We are converting email to PDF (via mhtml) in Java. Some emails have an inline photo which on screen renders like you think it would fit on an A4 page. However when I check the resultant PDF I see that the image is enlarged and rotated and heavily cropped.

Is there any way I can specify that images should be scaled to fit on the (A4) PDF page?

Thanks, Mark.

@mawheadon,

You can build logic on the following Aspose.Words for Java’s code to resize wider images in MHTML and fit them within the page bounds of PDF:

PageSetup ps = doc.getFirstSection().getPageSetup();
double effectiveWidth = ps.getPageWidth() - (ps.getLeftMargin() + ps.getRightMargin());

NodeCollection shapes = doc.getChildNodes(NodeType.SHAPE, true);
for (Shape shape : (Iterable<Shape>) shapes)
    shape.setWidth((shape.getWidth() > effectiveWidth) ? effectiveWidth : shape.getWidth()); 

In case the problem still remains, then please ZIP and attach the following resources here for testing:

As soon as you get these pieces of information ready, we will start investigation into your particular scenario/issue and provide you more information.

Thanks for that.

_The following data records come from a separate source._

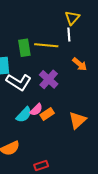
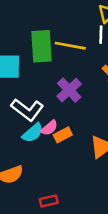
green rectangle: (24, 48) -> (42, 46), size x1.4
white L-shape: (19, 82) -> (27, 110), moved

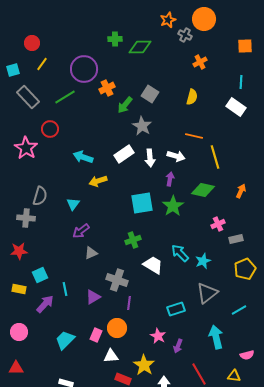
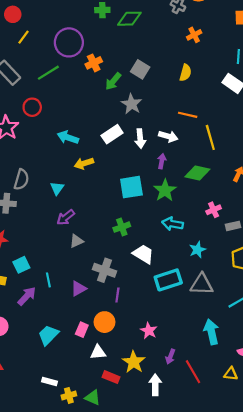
cyan arrow: (180, 253) -> (173, 224), moved, turned -36
gray triangle: (207, 293) -> (202, 284), turned 40
cyan rectangle: (176, 309) -> (168, 280), moved, size x1.4
purple arrow: (178, 346) -> (170, 357), moved

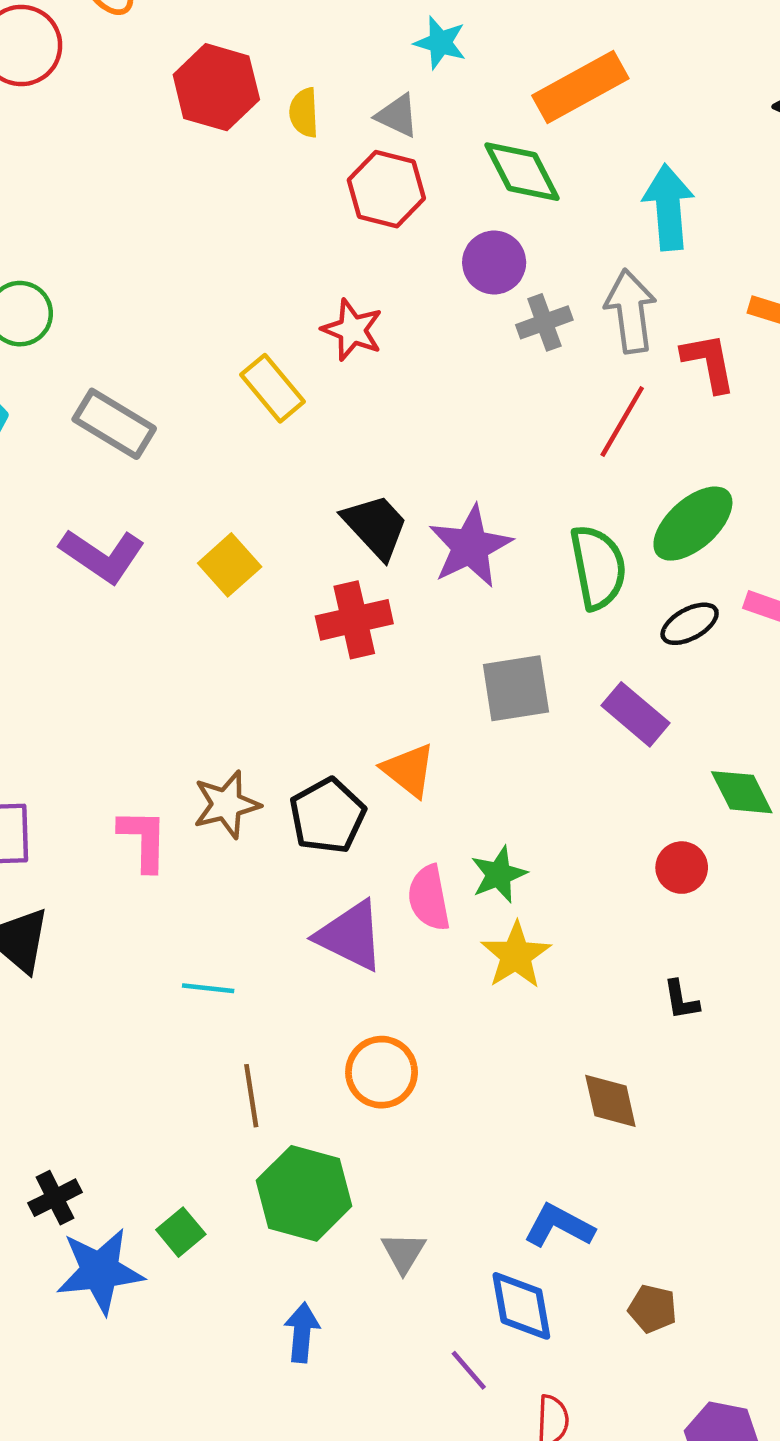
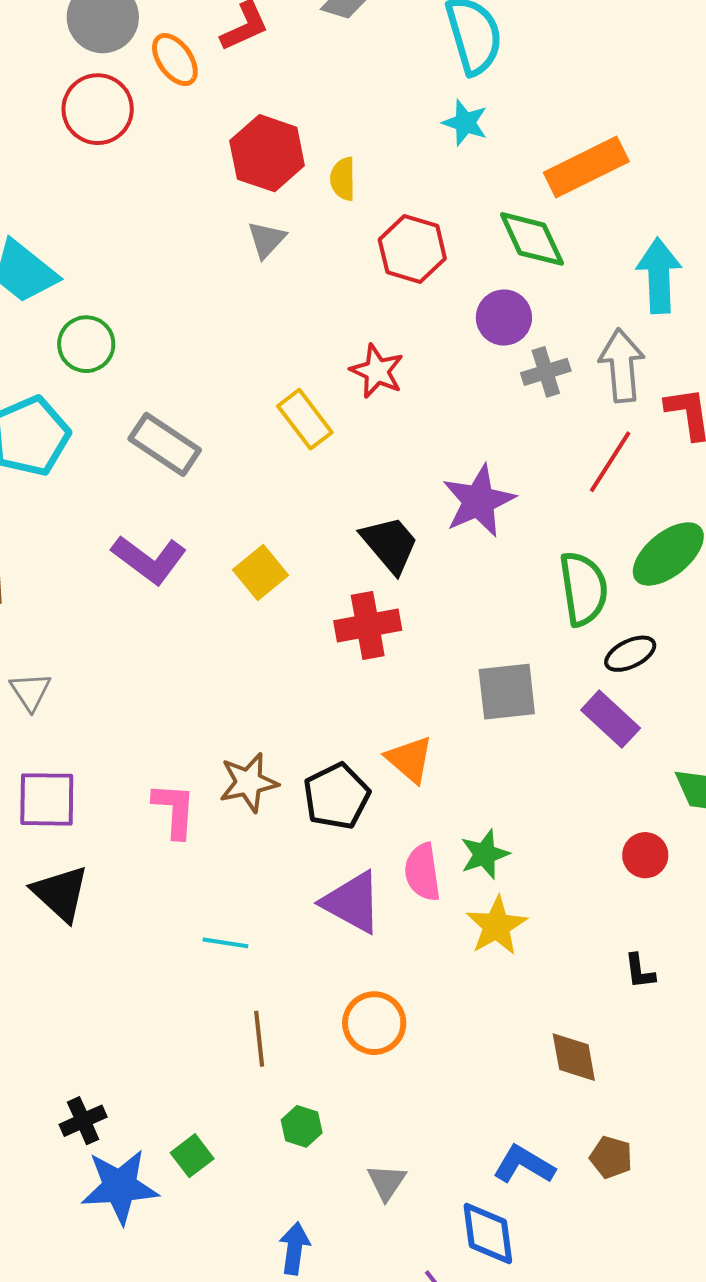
gray triangle: (397, 116) -> (267, 240), moved, turned 45
purple star: (470, 546) -> (479, 501), moved
black ellipse: (690, 624) -> (630, 654), moved
green hexagon: (304, 1193) -> (302, 1126), size x0.5
brown pentagon: (652, 1309) -> (611, 1157), moved

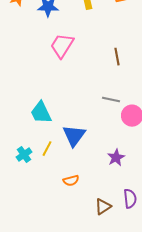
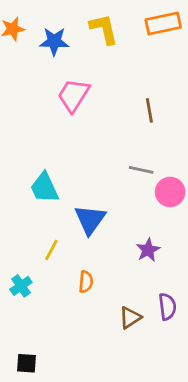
yellow line: (47, 149) -> (51, 250), moved
cyan cross: (24, 155) -> (21, 286), moved
orange semicircle: (71, 181) -> (86, 282), turned -70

My JUnit test code converts the email to mhtml and then passes the stream to a new Words Document. Before saving to PDF I iterate through any shapes (as per your suggestion) and if they are too big I try to scale them. The logging looks good, the only problem is that nothing seems to be different in the resulting PDF file. That is, it is the same as it was without any of the shrink to fit code. Perhaps there is something else I have to do or I am missing something.

convert() is called by my JUnit test with the mhtml InputStream and an outputType of “pdf”, which is converted into SaveFormat.PDF by translateToSaveFormat().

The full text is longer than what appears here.